*** Block opens ***

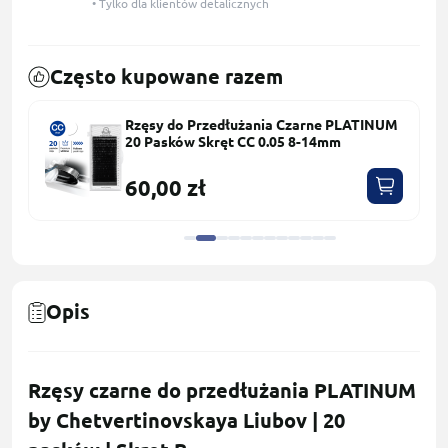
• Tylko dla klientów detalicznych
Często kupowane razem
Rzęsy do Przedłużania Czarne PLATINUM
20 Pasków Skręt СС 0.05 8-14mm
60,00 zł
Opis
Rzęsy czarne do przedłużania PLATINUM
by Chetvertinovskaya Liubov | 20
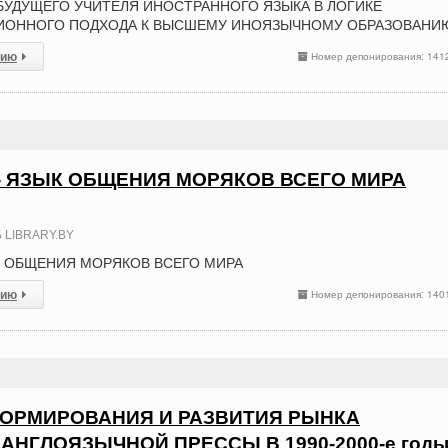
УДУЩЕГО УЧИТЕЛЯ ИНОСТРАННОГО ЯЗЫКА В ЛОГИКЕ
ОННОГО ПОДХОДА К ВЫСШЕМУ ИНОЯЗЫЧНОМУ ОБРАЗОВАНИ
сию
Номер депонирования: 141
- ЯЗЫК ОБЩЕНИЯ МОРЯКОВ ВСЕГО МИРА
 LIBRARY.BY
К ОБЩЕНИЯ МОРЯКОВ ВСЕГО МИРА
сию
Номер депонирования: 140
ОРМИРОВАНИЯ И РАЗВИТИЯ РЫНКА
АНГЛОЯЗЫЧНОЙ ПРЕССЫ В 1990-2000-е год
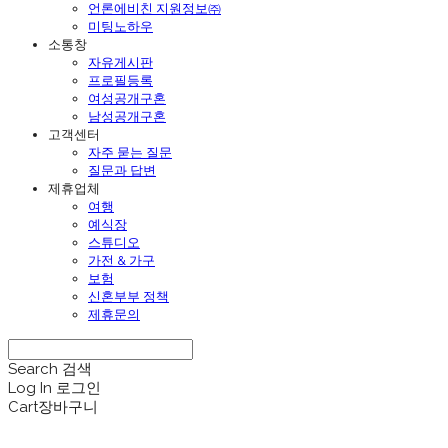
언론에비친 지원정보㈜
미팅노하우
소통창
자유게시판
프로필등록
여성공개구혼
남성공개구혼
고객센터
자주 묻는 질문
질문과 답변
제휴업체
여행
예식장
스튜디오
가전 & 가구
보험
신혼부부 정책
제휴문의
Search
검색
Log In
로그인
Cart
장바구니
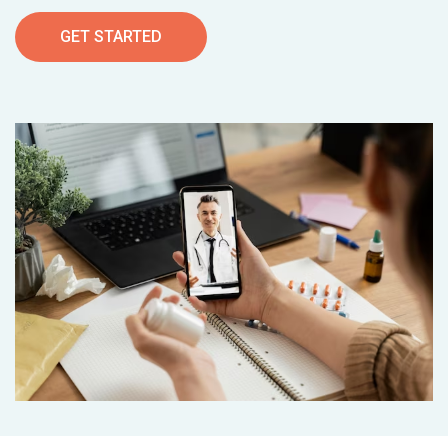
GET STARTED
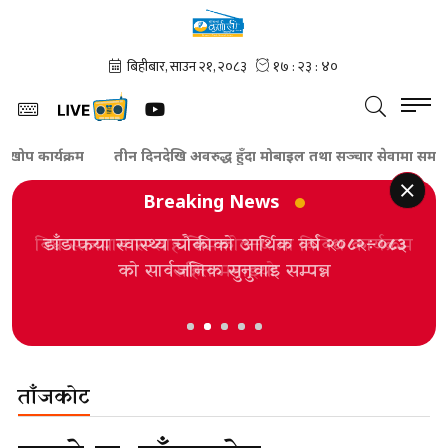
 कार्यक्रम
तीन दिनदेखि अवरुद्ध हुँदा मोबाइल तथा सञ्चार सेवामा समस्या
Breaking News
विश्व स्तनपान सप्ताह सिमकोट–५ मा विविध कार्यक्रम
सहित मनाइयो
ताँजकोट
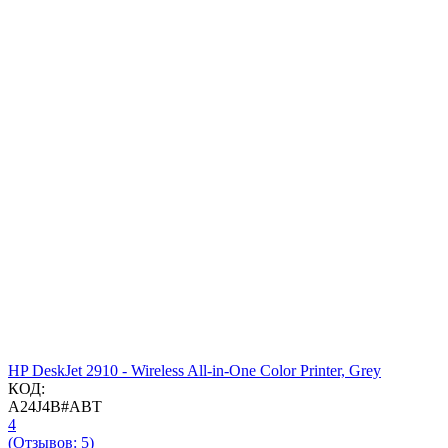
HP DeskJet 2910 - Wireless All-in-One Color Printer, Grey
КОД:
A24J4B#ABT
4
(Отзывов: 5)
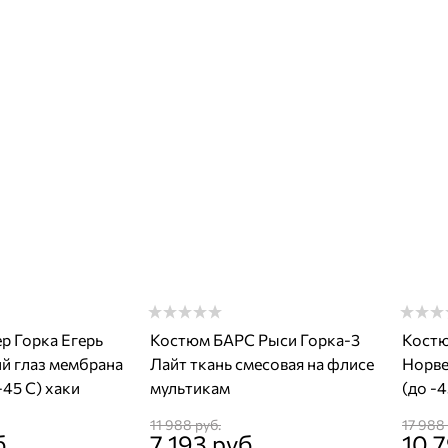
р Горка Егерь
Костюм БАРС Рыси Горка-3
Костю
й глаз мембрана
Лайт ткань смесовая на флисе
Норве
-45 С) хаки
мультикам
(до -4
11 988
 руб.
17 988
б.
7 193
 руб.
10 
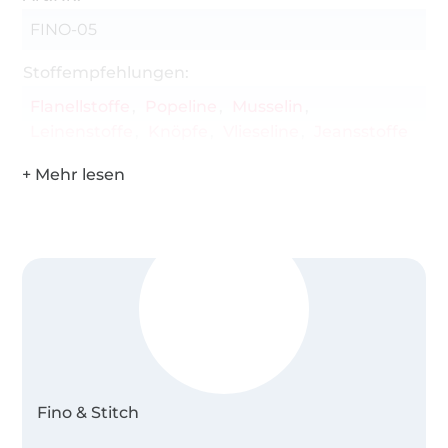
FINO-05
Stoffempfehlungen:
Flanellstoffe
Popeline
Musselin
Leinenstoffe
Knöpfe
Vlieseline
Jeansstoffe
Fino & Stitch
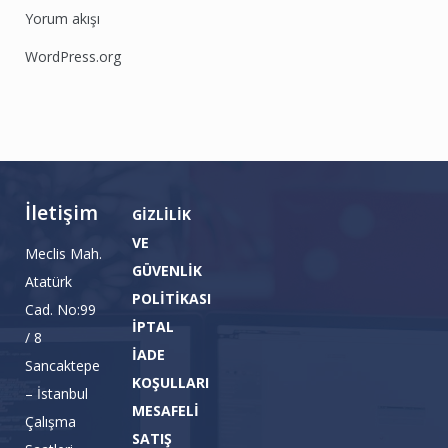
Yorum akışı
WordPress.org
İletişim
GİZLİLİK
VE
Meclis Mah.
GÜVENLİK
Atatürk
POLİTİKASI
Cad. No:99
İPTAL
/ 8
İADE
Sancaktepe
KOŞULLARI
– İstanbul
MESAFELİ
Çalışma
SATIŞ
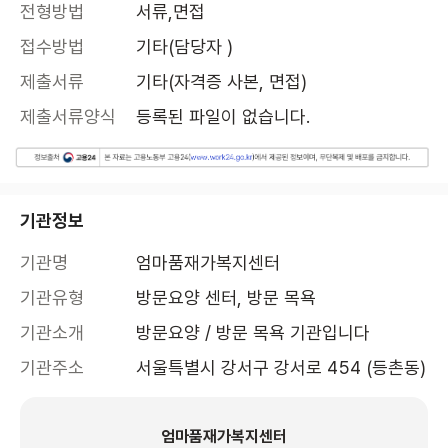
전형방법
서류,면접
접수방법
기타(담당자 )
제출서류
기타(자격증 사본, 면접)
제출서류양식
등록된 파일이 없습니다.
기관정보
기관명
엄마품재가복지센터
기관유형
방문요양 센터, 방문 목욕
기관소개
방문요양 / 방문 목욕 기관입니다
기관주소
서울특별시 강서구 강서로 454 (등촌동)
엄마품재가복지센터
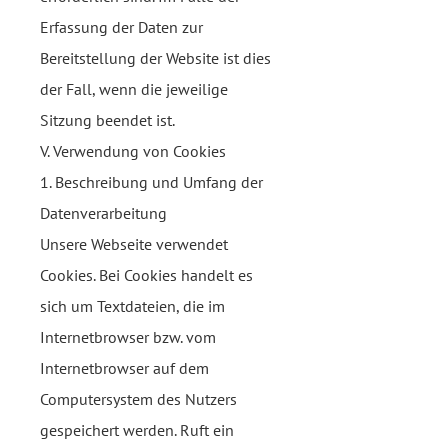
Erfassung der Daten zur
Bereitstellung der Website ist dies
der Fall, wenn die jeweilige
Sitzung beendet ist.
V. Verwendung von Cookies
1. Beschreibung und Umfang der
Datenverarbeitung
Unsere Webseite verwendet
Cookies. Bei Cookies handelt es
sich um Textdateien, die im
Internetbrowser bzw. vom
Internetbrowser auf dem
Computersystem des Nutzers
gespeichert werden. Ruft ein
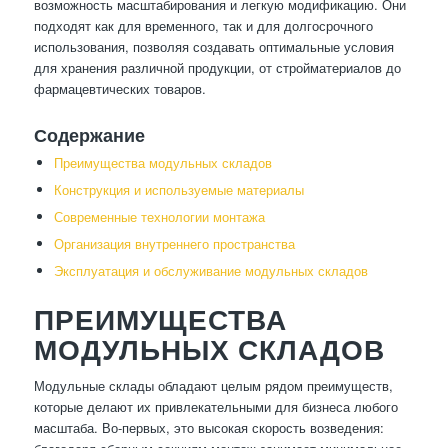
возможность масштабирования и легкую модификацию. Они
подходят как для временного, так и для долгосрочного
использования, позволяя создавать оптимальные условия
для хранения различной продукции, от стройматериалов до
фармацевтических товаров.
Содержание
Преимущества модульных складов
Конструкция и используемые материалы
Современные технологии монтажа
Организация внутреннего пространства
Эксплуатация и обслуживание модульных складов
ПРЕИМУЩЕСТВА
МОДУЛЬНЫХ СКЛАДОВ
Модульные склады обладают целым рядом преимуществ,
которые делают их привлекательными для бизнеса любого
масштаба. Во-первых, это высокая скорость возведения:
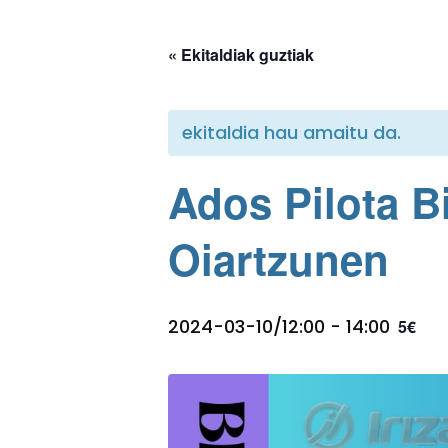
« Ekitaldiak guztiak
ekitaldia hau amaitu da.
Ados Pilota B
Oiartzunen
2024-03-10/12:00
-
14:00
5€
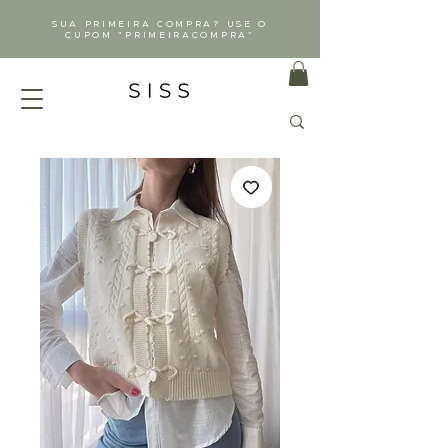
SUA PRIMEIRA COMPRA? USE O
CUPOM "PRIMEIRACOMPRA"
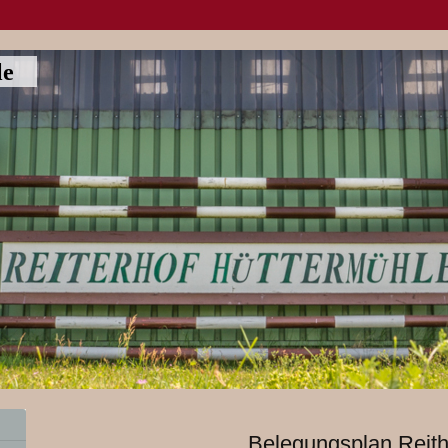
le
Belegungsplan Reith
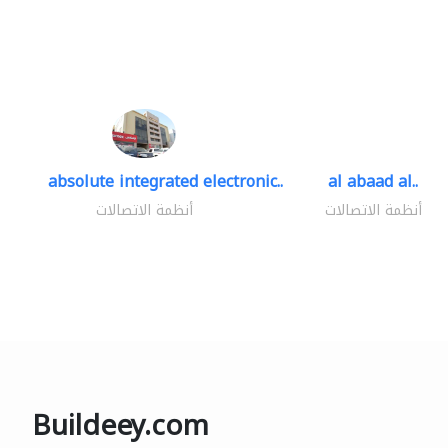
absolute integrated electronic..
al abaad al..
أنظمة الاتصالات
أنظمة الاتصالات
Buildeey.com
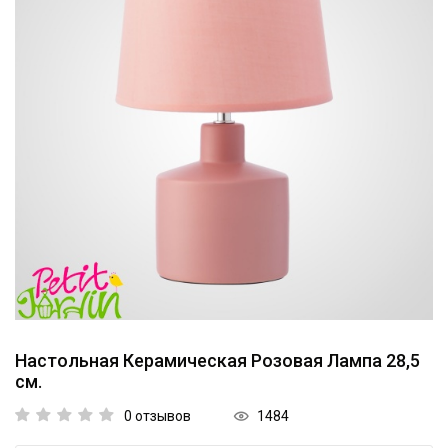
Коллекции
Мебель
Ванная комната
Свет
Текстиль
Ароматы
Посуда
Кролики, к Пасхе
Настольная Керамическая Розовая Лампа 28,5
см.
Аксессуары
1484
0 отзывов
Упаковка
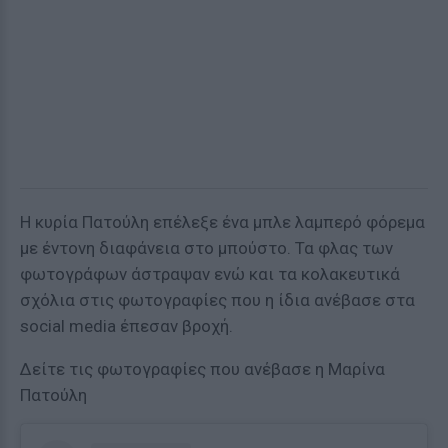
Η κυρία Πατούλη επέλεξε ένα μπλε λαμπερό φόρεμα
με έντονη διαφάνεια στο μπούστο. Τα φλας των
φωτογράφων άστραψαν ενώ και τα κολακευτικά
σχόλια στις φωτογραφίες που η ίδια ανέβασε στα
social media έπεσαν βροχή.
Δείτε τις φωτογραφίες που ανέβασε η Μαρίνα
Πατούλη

*** Block closes ***

Filter the listing above for lines with the word "депонирования", and copy each one you find.

**WRITTEN ANSWER**
Номер депонирования: 141
Номер депонирования: 140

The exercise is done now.